Last year's excellent novel Pride and Prejudice and Zombies , by Seth Grahame-Smith, did something vaguely similar by transforming most of Jane Austen's prim and proper characters into expert dispatchers of the undead. The book adds zombies, ninjas, and explicitly described scenes of violence to a story in which such things should be completely out of place, and somehow makes it work. However, Grahame-Smith never loses sight of who the characters are, what motivates them, or the story's primary themes.
Sadly, all of these things have been lost in Visceral Games translation of Inferno.
My memory of the poem's details has diminished over the 15 years since I read it, but Columbia University professor Teodolinda Barolini, a former president of the Dante Society of America who was interviewed in last week's Entertainment Weekly to get her thoughts on the game, summed up my feelings nicely when she said: "This is nothing like Dante. I wouldn't go so far as to say I'm outraged, but as a person who has spent my life teaching and thinking about The Divine Comedy, I can't imagine somebody who loves this would pick the original up. They wouldn't understand a thing."
It's worth noting that she, too, was open to and intrigued by the possibility of a game based on Algheri's poem. However, she found the "sexualization and infantilization of Beatrice," a woman Dante knew in life who eventually takes him through the nine celestial spheres of heaven later in the poem, and the notion that Dante himself was a Holy Crusader, to be wholey at odds with what their characters represented in the poem.
Even the original elements of the game that I found to be most compelling-such as a provocative series of reward-based side objectives in which the player can either punish or save various sinners after hearing about their sins-just don't fit with the tale that Alighieri was trying to tell (I think he would cringe at the idea of his poem-self playing the role of God, punishing and absolving as he saw fit).

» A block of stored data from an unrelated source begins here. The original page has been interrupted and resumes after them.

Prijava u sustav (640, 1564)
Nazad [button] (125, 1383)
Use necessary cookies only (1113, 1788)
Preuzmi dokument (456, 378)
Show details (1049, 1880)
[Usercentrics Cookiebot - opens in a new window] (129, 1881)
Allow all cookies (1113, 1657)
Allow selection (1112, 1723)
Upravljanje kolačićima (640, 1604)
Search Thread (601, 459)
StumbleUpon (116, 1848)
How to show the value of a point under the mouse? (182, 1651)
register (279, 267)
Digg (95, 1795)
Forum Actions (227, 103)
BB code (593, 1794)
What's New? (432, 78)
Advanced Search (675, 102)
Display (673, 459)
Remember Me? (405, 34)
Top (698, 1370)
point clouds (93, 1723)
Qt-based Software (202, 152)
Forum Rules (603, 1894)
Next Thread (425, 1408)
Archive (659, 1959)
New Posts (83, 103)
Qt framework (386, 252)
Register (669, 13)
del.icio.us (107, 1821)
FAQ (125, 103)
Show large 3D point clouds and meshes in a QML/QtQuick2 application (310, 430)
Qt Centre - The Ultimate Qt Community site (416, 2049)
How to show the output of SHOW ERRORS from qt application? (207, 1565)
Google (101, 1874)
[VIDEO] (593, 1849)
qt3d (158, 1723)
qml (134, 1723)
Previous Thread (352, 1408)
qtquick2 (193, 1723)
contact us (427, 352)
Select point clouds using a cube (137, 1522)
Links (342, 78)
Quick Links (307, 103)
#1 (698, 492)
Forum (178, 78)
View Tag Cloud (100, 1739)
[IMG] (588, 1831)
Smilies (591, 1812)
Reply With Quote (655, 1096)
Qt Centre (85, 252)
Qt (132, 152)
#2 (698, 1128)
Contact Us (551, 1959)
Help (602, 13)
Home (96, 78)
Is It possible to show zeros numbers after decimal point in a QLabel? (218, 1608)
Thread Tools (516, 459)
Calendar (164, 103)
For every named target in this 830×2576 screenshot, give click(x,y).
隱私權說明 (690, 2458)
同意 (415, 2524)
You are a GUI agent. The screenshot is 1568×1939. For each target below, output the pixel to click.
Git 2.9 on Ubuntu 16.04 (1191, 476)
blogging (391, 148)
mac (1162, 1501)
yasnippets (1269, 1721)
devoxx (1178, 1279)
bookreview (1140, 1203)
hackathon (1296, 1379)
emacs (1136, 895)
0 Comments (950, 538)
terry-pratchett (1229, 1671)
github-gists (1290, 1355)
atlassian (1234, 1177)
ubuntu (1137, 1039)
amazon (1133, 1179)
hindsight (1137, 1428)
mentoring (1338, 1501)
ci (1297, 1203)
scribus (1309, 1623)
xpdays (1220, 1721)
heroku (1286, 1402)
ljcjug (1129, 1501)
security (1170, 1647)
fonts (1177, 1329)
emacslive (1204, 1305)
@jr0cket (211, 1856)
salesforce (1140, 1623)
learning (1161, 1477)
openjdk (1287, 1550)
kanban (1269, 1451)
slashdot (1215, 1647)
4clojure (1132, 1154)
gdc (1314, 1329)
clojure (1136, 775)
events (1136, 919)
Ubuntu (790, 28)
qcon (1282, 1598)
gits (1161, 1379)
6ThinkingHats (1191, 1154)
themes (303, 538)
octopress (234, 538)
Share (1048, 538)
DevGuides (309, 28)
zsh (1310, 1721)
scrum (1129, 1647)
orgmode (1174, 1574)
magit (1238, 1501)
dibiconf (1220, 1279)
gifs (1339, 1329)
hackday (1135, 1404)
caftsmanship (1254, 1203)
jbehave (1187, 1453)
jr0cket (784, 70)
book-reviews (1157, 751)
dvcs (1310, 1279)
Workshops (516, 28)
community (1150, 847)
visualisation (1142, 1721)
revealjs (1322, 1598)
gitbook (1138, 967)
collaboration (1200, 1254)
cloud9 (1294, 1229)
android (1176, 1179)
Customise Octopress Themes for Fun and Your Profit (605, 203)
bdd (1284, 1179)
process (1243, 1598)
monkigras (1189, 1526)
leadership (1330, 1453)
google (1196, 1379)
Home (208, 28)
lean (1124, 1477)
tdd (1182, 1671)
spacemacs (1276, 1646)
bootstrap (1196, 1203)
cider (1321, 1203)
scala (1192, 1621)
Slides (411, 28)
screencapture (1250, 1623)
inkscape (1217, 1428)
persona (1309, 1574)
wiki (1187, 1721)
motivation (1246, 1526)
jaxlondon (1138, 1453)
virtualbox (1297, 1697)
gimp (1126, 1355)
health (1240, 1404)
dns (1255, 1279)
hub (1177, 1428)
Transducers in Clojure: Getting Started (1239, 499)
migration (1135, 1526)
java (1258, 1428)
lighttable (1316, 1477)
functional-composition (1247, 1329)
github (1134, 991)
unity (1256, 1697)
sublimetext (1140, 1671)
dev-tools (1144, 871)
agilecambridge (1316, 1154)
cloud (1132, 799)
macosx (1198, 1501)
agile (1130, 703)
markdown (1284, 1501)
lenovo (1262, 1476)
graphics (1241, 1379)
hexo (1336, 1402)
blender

Had Visceral Games simply changed some names and plot points (and removed those ghastly and pointless sequences that generated controversy last year in which the player slaughters unbaptized babies-a blatant example of sensationalism designed to provoke anti-gaming activists and generate press coverage if ever there was one), then marketed their game as a work inspired by the imagery of Inferno, I'd likely have thought the game was simply an entertaining God of War knockoff and left it at that.
However, if you're going to invoke the name of a great writer and his most famous tale, you'd damned well better back it up with a bit of reverence for the material.
I love the notion of turning the written word into an interactive experience. I wrote a post about it last year. And I still think Dante's Inferno could have been not just an exciting and terrifying romp through Hell, but also provocative and-dare I say it-educational.
It's a shame that the developer decided simply to pilfer the poem's name and most horrific imagery and make up the rest.